KARAKTERISTIK BATUAN KARBONAT
Karakteristik Batuan Karbonat
Di dalam pembahasan karekteristik batuan
karbonat meliputu beberapa bagian, yaitu pengertian batuan karbonat,
mineralogi, tektur batuan karbonat dan tipe-tipe porositas pada batuan
karbonat.
Pengertian Batuan Karbonat
Batuan karbonat didefinisikan sebagai
batuan dengan kandungan material karbonat lebih dari 50% dan tersusun atas
partikel karbonat klastik yang tersemenan atau karbonat kristalin hasil
presipitasi langsung (Reijer, 1986). Sedangkan batugamping itu sendiri adalah
batuan yang mengandung kalsium karbonat hingga 95%, sehingga tidak semua batuan
karbonat merupakan batugamping (Reijer dan Hsu, 1986). Menurut Pettijohn
(1975), batuan karbonat adalah batuan yang jumlah fraksi karbonatnya lebih
besar dari fraksi non karbonat atau dengan kata lian fraksi karbonatnya
(>50%). Dalam prkateknya batuan karbonat adalah batugamping dan dolomit.
Batuan Karbonat
Analisi yang lebih rinci dari komposisi
kimia kristal karbonat yang diberikan oleh Reeder (1983) dan Tucker &
Wright (1990). Brikut di bawah ini merupakan mineral mineral penyususn batuan
karbonat ( Tabel 3.4).
Tabel 3.4.
Mineral- mineral penyusun batuan karbonat beserta sistem kristal, rumus kimia
dan keterdapatannya pada batuan (Reeder, 1983 dan Tucker & Wright ,1990
dalam Boggs, Jr., 2006).
3.1.1.
Tektur Batuan Karbonat
Batugamping memiliki komponen utama terdiri dari skeletal
grains/bioclas, non-skelteal grains, matrik dan semen.
1.
Skeletal
grains/bioclasts, merupakan butiran cangkang penyusun batuan karbonat
yang terdiri dari seluruh pecahan dari fosil mikro atau fosil makro
2.
Non-skeletal
grains, merupakan butiran penyusun batuan karbonat yang bukan berasal
dari cangkang atau tubuh organisme yang telah mati, buti ran ini dibagi menjadi beberapa bagian,
yaitu :
a.
Ooid,
merupakan butiran yang terbentuk bulat sampai lonjong,
diameter berukuran 0,25-2,00
mm, dangan ini ditutupi oleh satu atau lebih stuktur lapisan kosentris dan menggelilingi inti.
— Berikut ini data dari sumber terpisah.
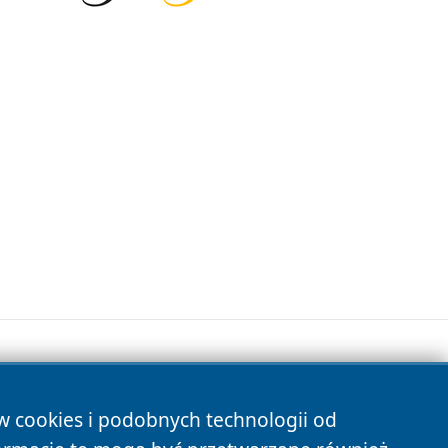
ów cookies i podobnych technologii od
s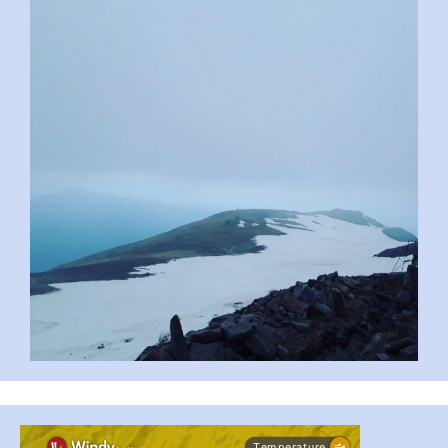
pimrec_project
...
#PipIvanToday
pimrec_project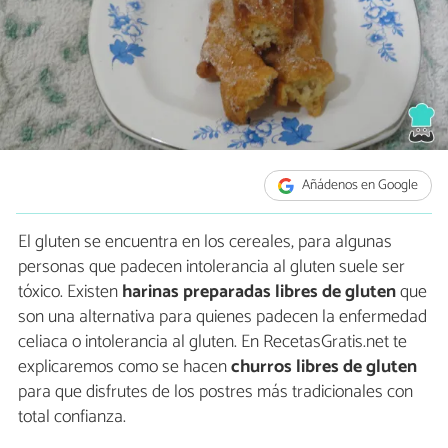
Añádenos en Google
El gluten se encuentra en los cereales, para algunas
personas que padecen intolerancia al gluten suele ser
tóxico. Existen
harinas preparadas libres de gluten
que
son una alternativa para quienes padecen la enfermedad
celiaca o intolerancia al gluten. En RecetasGratis.net te
explicaremos como se hacen
churros libres de gluten
para que disfrutes de los postres más tradicionales con
total confianza.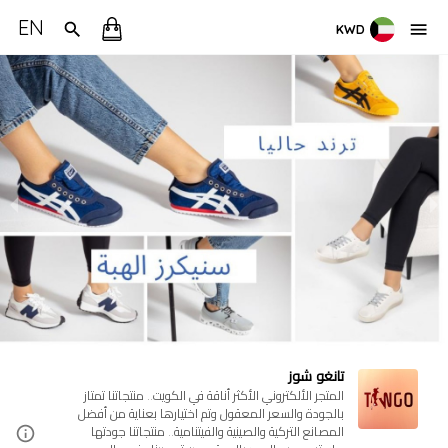
EN
KWD
تانغو شوز
المتجر الألكتروني الأكثر أناقة في الكويت.. منتجاتنا تمتاز
بالجودة والسعر المعقول وتم اختيارها بعناية من أفضل
المصانع التركية والصينية والفيتنامية.. منتجاتنا جودتها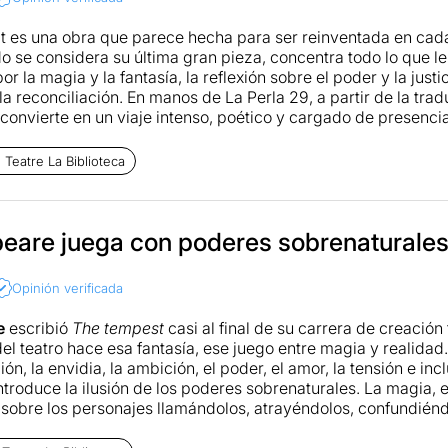
 es una obra que parece hecha para ser reinventada en cada
 se considera su última gran pieza, concentra todo lo que le 
or la magia y la fantasía, la reflexión sobre el poder y la just
la reconciliación. En manos de La Perla 29, a partir de la tra
 convierte en un viaje intenso, poético y cargado de presencia
e dirige Oriol Broggi no se entiende sin la trayectoria de la 
l Teatro de la Biblioteca en un espacio reconocible, casi sagr
Teatre La Biblioteca
terial se convierten en sus instrumentos. Aquí no hay grandes 
s exuberantes: hay tierra, arena, troncos, una iluminación qu
obre todo, la palabra. Esta apuesta por lo esencial permite qu
e intimidad que encaja a la perfección con el universo de La 
eare juega con poderes sobrenaturale
Shakespeare se mueve a caballo entre la comedia y la tragedia,
a alegoría moral. En este sentido, la producción sabe respetar
Opinión verificada
 la humanidad de los personajes. Próspero, Miranda, Ariel o C
son seres de carne y hueso, con contradicciones, miedos y e
e
escribió
The tempest
casi al final de su carrera de creación
el teatro hace esa fantasía, ese juego entre magia y realida
randes atractivos del montaje es la interpretación de Lluís S
ión, la envidia, la ambición, el poder, el amor, la tensión e inc
ne una fuerza magnética: cada pausa, cada silencio, cada mo
ntroduce la ilusión de los poderes sobrenaturales. La magia, e
 que es a la vez brujo, padre y gobernante destronado. Su Pr
 sobre los personajes llamándolos, atrayéndolos, confundiénd
io y ternura, y al final se convierte en el corazón moral de l
ura y verdad a Miranda, mostrándola curiosa y esperanzada.
se consigue con la música delicada, exquisita, suave, profunda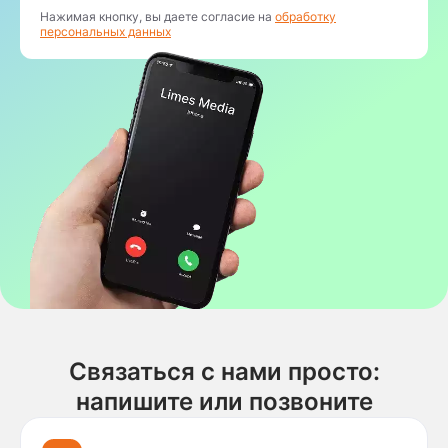
Нажимая кнопку, вы даете согласие на
обработку
персональных данных
Связаться с нами просто:
напишите или позвоните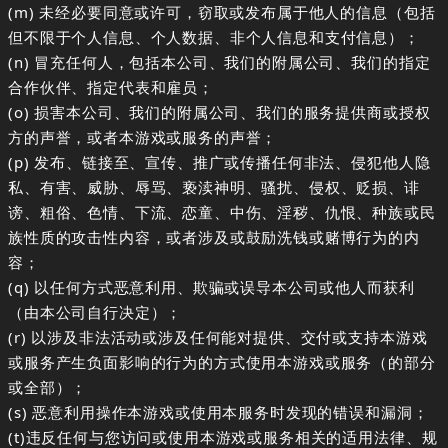
(m) 未经必要同意或许可，窃取或发布属于他人的信息（包括
但不限于个人信息、个人数据、非个人信息和支付信息）；
(n) 冒充任何人，包括本公司、我们的附属公司、我们的指定
合作伙伴、指定代表和雇员；
(o) 损害本公司、我们的附属公司、我们的服务提供商或授权
方的声誉，或者本游戏或服务的声誉；
(p) 发布、链接至、宣传、推广或传播任何非法、侵犯他人隐
私、有害、威胁、辱骂、亵渎神明、骚扰、侵权、贬损、诽
谤、粗俗、色情、下流、恋童、中伤、淫秽、仇恨、种族或民
族性质的攻击性内容，或者涉及或鼓励洗钱或赌博行为的内
容；
(q) 以任何方式恶意利用、欺骗或误导本公司或他人而获利
（由本公司自行决定）；
(r) 以涉及非法活动或涉及任何能对提供、交付或支持本游戏
或服务产生负面影响的行为的方式使用本游戏或服务（的部分
或全部）；
(s) 恶意利用操作本游戏或使用本服务时发现的错误和漏洞；
(t)违反任何与您访问或使用本游戏或服务相关的适用法律、规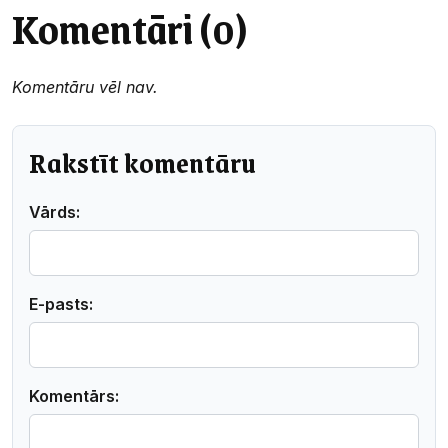
Komentāri (0)
Komentāru vēl nav.
Rakstīt komentāru
Vārds:
E-pasts:
Komentārs: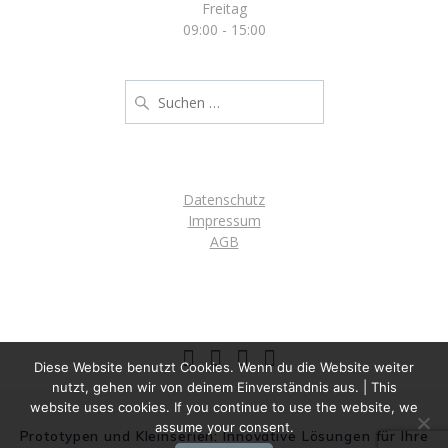
Freitag
09:00 - 15:00
Suche
nach:
Datenschutz
Impressum
AGB
Diese Website benutzt Cookies. Wenn du die Website weiter
nutzt, gehen wir von deinem Einverständnis aus. | This
website uses cookies. If you continue to use the website, we
assume your consent.
Prototypen und Kleinserien: Innovative Lösungen für Ihre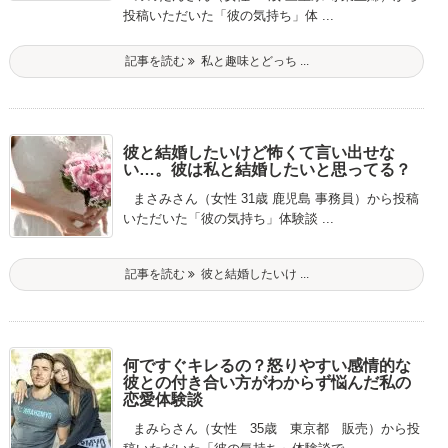
投稿いただいた「彼の気持ち」体 ...
記事を読む
私と趣味とどっち ...
彼と結婚したいけど怖くて言い出せな
い…。彼は私と結婚したいと思ってる？
まさみさん（女性 31歳 鹿児島 事務員）から投稿
いただいた「彼の気持ち」体験談 ...
記事を読む
彼と結婚したいけ ...
何ですぐキレるの？怒りやすい感情的な
彼との付き合い方がわからず悩んだ私の
恋愛体験談
まみらさん（女性 35歳 東京都 販売）から投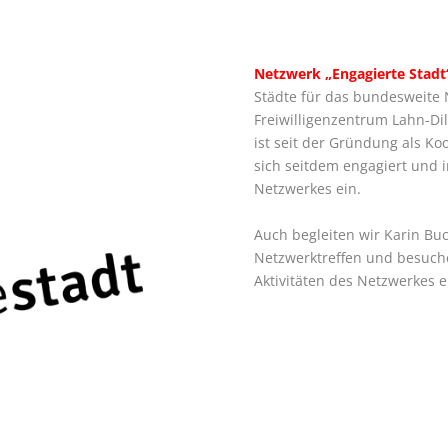
Netzwerk „Engagierte Stadt
Städte für das bundesweite
Freiwilligenzentrum Lahn-Dil
ist seit der Gründung als Ko
sich seitdem engagiert und 
Netzwerkes ein.
Auch begleiten wir Karin Bu
Netzwerktreffen und besuche
Aktivitäten des Netzwerkes e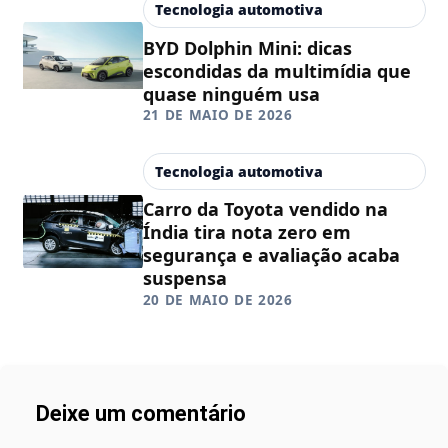
Tecnologia automotiva
BYD Dolphin Mini: dicas
escondidas da multimídia que
quase ninguém usa
21 DE MAIO DE 2026
Tecnologia automotiva
Carro da Toyota vendido na
Índia tira nota zero em
segurança e avaliação acaba
suspensa
20 DE MAIO DE 2026
Deixe um comentário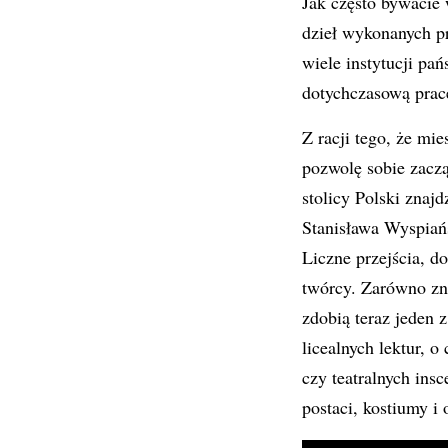
Jak często bywacie
dzieł wykonanych pr
wiele instytucji pa
dotychczasową pracę
Z racji tego, że mi
pozwolę sobie zacz
stolicy Polski znaj
Stanisława Wyspiańs
Liczne przejścia, d
twórcy. Zarówno zna
zdobią teraz jeden
licealnych lektur, 
czy teatralnych ins
postaci, kostiumy 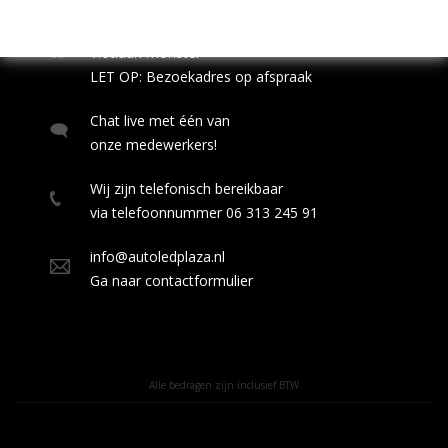
op.
Auto Led Trading
Vlotlaan monster
LET OP: Bezoekadres op afspraak
Chat live met één van
onze medewerkers!
Wij zijn telefonisch bereikbaar
via telefoonnummer 06 313 245 91
info@autoledplaza.nl
Ga naar contactformulier
Alle bedragen zijn inclusief BTW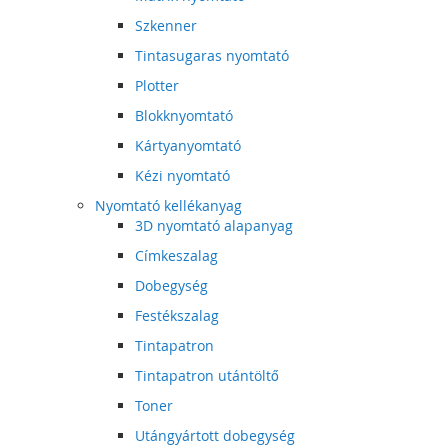
Szkenner
Tintasugaras nyomtató
Plotter
Blokknyomtató
Kártyanyomtató
Kézi nyomtató
Nyomtató kellékanyag
3D nyomtató alapanyag
Címkeszalag
Dobegység
Festékszalag
Tintapatron
Tintapatron utántöltő
Toner
Utángyártott dobegység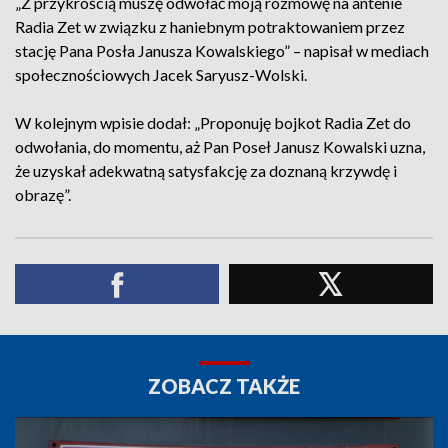
„Z przykrością muszę odwołać moją rozmowę na antenie
Radia Zet w związku z haniebnym potraktowaniem przez
stację Pana Posła Janusza Kowalskiego” – napisał w mediach
społecznościowych Jacek Saryusz-Wolski.
W kolejnym wpisie dodał: „Proponuję bojkot Radia Zet do
odwołania, do momentu, aż Pan Poseł Janusz Kowalski uzna,
że uzyskał adekwatną satysfakcję za doznaną krzywdę i
obrazę”.
ZOBACZ TAKŻE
Sebuah batuan terdiri dominan dari ooid disebuat sebuah oolite.
b.
Pisoid,
merupakan sebuah partikel bulat kecil dangan struktur
internal laminasi kosentris, berukuran lebih besar dari 2 mm dan
c.
Intraclast,
merupkan sebuah fragmen dari masa kini, yaitu sedimen
kerbonat yang telah terkikis dan terendapkan kembali, umumnya di dekat
sumbernya dalam urutan pengedapan yang sama dimana ia terbentuk (Folk, 1959)
d.
Extraclas,
merupakan partikel butiran dari batuan yang pernah ada
sebelumnya terlitifikasi bersama sedimen karbonat (lithoclast) yang berasal dari luar pengendapan oleh arus
sedimentasi (Folk, 1959).
e.
Pellet,
merupakan butiran yang berukuran kecil (biasanya 0,03-0,3
mm), berbentuk bola sampai bulat telur, terdiri dari mikrit, dalam arti sempit
pelet adalah hasil; dari kotoran organisme invertebrata.
f.
Peloid,
merupakan allochem yang
berbentuk bulat, lonjong atau meruncing. Terbentuk dari mikrit dan tidak memiliki
struktur dalam. Peloid ini tidak menutup kemungkinan
adalah pellet, interklas yang tidak
jelas, ooid yang termikritkan atau
fragmen fosil.
3.
Matrik Karbonat
Merupakan lumpur karbonat yang setara dangan lempung dalam
batuan klastika asal darat (terrigenous),
sangat halus, dan berwarna gelap. Mikrokristalin kalsit atau yang sering
disebut mikrit memiliki ukuran diameter yang terdiri dari 1 sampai 4 μm dan
terbentuk sebagai endapan anorganik atau melalui pemecahan butiran karbonat
yang kasar.
4.
Semen Karbonat
Semen karbonat memiliki kenampakan yang jelas atau putih
bila dilihat dalam pengamatan PPL di bawah mikroskop polarisasi. Sparit
merupakan kristal kalsit yang berukuran 0,002-0,1 mm, dibedakan dari mikrit
oleh ukurannya yang besar dan kejelasan serta dari butiran karbonat oleh bentuk
kristal dan kurangnya tektur internal. Semen sparit juga memiliki beberapa
bentukan morfologi yang paling umum ditemukan pada batuan karbonat.
3.1.2.
Tipe – tipe Porositas Batuan Karbonat
Beberapa ahli geologi mencoba memberikan
klasifikasi mengenai tipe-tipe porositas batuan karbonat, salah satunya adalah
klasifikasi Chorquette dan Pray (1970) yang mencoba untuk menghubungkan ukuran
pori dan bentuk dangan kemas dari batuan karbonat tersebut.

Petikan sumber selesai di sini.